Am I fundamentally misunderstanding how the pixel array works? Or am I exploiting a bug when it’s working “correctly?”

I think you’re getting copies because of the way you are iterating through the x axis. when shifting right to left it works because you are saving info into pixels that you’ve already encountered, but from left to right you’re saving info into pixels that will be encountered again, this it will make a streak-like effect if I am correct.

You can solve this by using two pixel buffers, one for the source data and one for the destination, this way you’re never reading and writing the same buffer. In the second loop you would have a new destination buffer, lets say finalPixels[whatever] = rightPixels[whatever];

Also, in the index calculation, ((k*w+i)+velRight)*3 + 2, i would think if you are trying to slide pixels horizontally, you’d only want to add the velocity to the x coordinate, not to the final index after the 2d->1d transformation. Like this: ((k*w+(i+velRight))*3 + 2.
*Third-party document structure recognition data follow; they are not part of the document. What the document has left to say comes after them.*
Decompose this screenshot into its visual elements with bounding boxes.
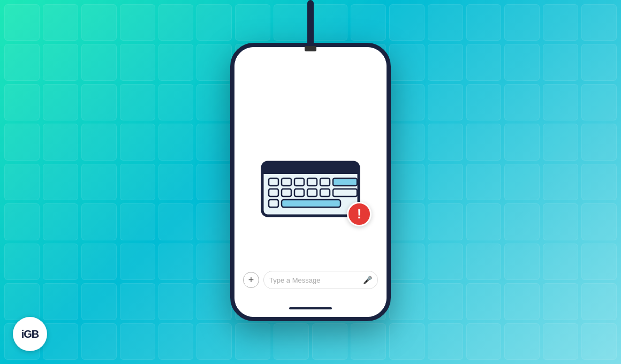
error-exclamation: ! bbox=[357, 208, 361, 221]
key-cell bbox=[543, 283, 578, 320]
key-cell bbox=[4, 44, 40, 80]
key-cell bbox=[196, 244, 232, 280]
key-cell bbox=[120, 283, 155, 320]
key-cell bbox=[581, 203, 617, 240]
key-cell bbox=[504, 244, 540, 280]
key-cell bbox=[120, 244, 155, 280]
key-cell bbox=[504, 164, 540, 200]
key-cell bbox=[4, 84, 40, 120]
svg-rect-16 bbox=[282, 200, 340, 207]
key-cell bbox=[81, 283, 117, 320]
key-cell bbox=[120, 44, 155, 80]
error-badge: ! bbox=[347, 202, 372, 226]
key-cell bbox=[504, 44, 540, 80]
key-cell bbox=[43, 4, 78, 41]
key-cell bbox=[158, 124, 194, 160]
add-button[interactable]: + bbox=[243, 272, 259, 288]
key-cell bbox=[158, 164, 194, 200]
key-cell bbox=[43, 203, 78, 240]
phone: ! + Type a Message 🎤 bbox=[230, 43, 391, 321]
key-cell bbox=[428, 4, 463, 41]
key-cell bbox=[158, 244, 194, 280]
key-cell bbox=[543, 44, 578, 80]
key-cell bbox=[351, 4, 386, 41]
key-cell bbox=[389, 4, 425, 41]
key-cell bbox=[389, 283, 425, 320]
key-cell bbox=[581, 44, 617, 80]
key-cell bbox=[466, 4, 502, 41]
key-cell bbox=[81, 44, 117, 80]
igb-logo: iGB bbox=[13, 317, 47, 351]
key-cell bbox=[466, 84, 502, 120]
key-cell bbox=[196, 164, 232, 200]
igb-logo-text: iGB bbox=[21, 328, 39, 340]
key-cell bbox=[389, 323, 425, 360]
svg-rect-2 bbox=[262, 168, 359, 174]
message-placeholder: Type a Message bbox=[269, 276, 320, 284]
key-cell bbox=[504, 323, 540, 360]
key-cell bbox=[581, 4, 617, 41]
home-indicator bbox=[289, 307, 332, 309]
key-cell bbox=[196, 84, 232, 120]
key-cell bbox=[4, 124, 40, 160]
key-cell bbox=[4, 4, 40, 41]
microphone-icon: 🎤 bbox=[363, 276, 372, 284]
key-cell bbox=[428, 84, 463, 120]
key-cell bbox=[81, 4, 117, 41]
key-cell bbox=[43, 323, 78, 360]
key-cell bbox=[4, 283, 40, 320]
key-cell bbox=[43, 283, 78, 320]
key-cell bbox=[120, 203, 155, 240]
plus-icon: + bbox=[248, 275, 254, 285]
phone-wrapper: ! + Type a Message 🎤 bbox=[230, 43, 391, 321]
key-cell bbox=[543, 244, 578, 280]
key-cell bbox=[81, 84, 117, 120]
key-cell bbox=[235, 323, 270, 360]
keyboard-icon-area: ! bbox=[257, 151, 364, 221]
key-cell bbox=[581, 124, 617, 160]
key-cell bbox=[312, 323, 347, 360]
key-cell bbox=[196, 44, 232, 80]
phone-screen: ! + Type a Message 🎤 bbox=[234, 47, 387, 317]
key-cell bbox=[581, 244, 617, 280]
key-cell bbox=[81, 323, 117, 360]
key-cell bbox=[428, 124, 463, 160]
key-cell bbox=[196, 323, 232, 360]
key-cell bbox=[389, 203, 425, 240]
key-cell bbox=[120, 164, 155, 200]
key-cell bbox=[235, 4, 270, 41]
key-cell bbox=[466, 323, 502, 360]
message-input-bar: + Type a Message 🎤 bbox=[243, 271, 378, 289]
key-cell bbox=[4, 203, 40, 240]
key-cell bbox=[43, 244, 78, 280]
key-cell bbox=[389, 44, 425, 80]
key-cell bbox=[504, 283, 540, 320]
key-cell bbox=[351, 323, 386, 360]
key-cell bbox=[196, 283, 232, 320]
key-cell bbox=[504, 203, 540, 240]
key-cell bbox=[81, 203, 117, 240]
key-cell bbox=[43, 164, 78, 200]
key-cell bbox=[43, 84, 78, 120]
key-cell bbox=[504, 124, 540, 160]
key-cell bbox=[428, 323, 463, 360]
key-cell bbox=[196, 124, 232, 160]
key-cell bbox=[428, 203, 463, 240]
key-cell bbox=[4, 164, 40, 200]
key-cell bbox=[43, 124, 78, 160]
key-cell bbox=[428, 164, 463, 200]
key-cell bbox=[581, 323, 617, 360]
key-cell bbox=[466, 124, 502, 160]
key-cell bbox=[466, 164, 502, 200]
key-cell bbox=[581, 283, 617, 320]
key-cell bbox=[120, 124, 155, 160]
key-cell bbox=[466, 44, 502, 80]
message-input-field[interactable]: Type a Message 🎤 bbox=[263, 271, 378, 289]
key-cell bbox=[81, 124, 117, 160]
key-cell bbox=[312, 4, 347, 41]
key-cell bbox=[196, 4, 232, 41]
key-cell bbox=[543, 84, 578, 120]
key-cell bbox=[543, 4, 578, 41]
key-cell bbox=[581, 84, 617, 120]
key-cell bbox=[543, 164, 578, 200]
You should also check to make sure your modified index is still within range of the buffer size, claculate it first and store it in a temp variable then check if it is in range. This will also speed things up by not doing the same calculation 3 times per pixel.

  
  
for (int i = w-numRowsRight; i < w; i++){    
        for (int k = 0; k < h; k++){//get last column of pixels of movie in the far right column of rightPixel.    
            int destIndex = (k*w+i)*3 - (w*3-3*numRowsRight);  
            if(destIndex > 0 && destIndex < w*h*3) {  
                int sourceIndex = (k*w+i)*3; //this should never be out of range  
                rightPixels[destIndex] = moviePixels[sourceIndex];    
                rightPixels[destIndex+1] = moviePixels[sourceIndex + 1];    
                rightPixels[destIndex+2] = moviePixels[sourceIndex + 2];    
            }  
        }    
    }      
  

Thanks so much. That really helped clear it up.

I realized when I want to do the other way I can:

  
for (int i = w; i > numRows; i--)  

filling in with values for -velLeft, since as you say, I’m “saving info into pixels that you’ve already encountered” just the opposite way.

And yes, I’ll need two buffers, one left to right, one right to left, and then determine which, according to camera motion, to swap into the image that becomes the ofTexture that gets drawn to the screen.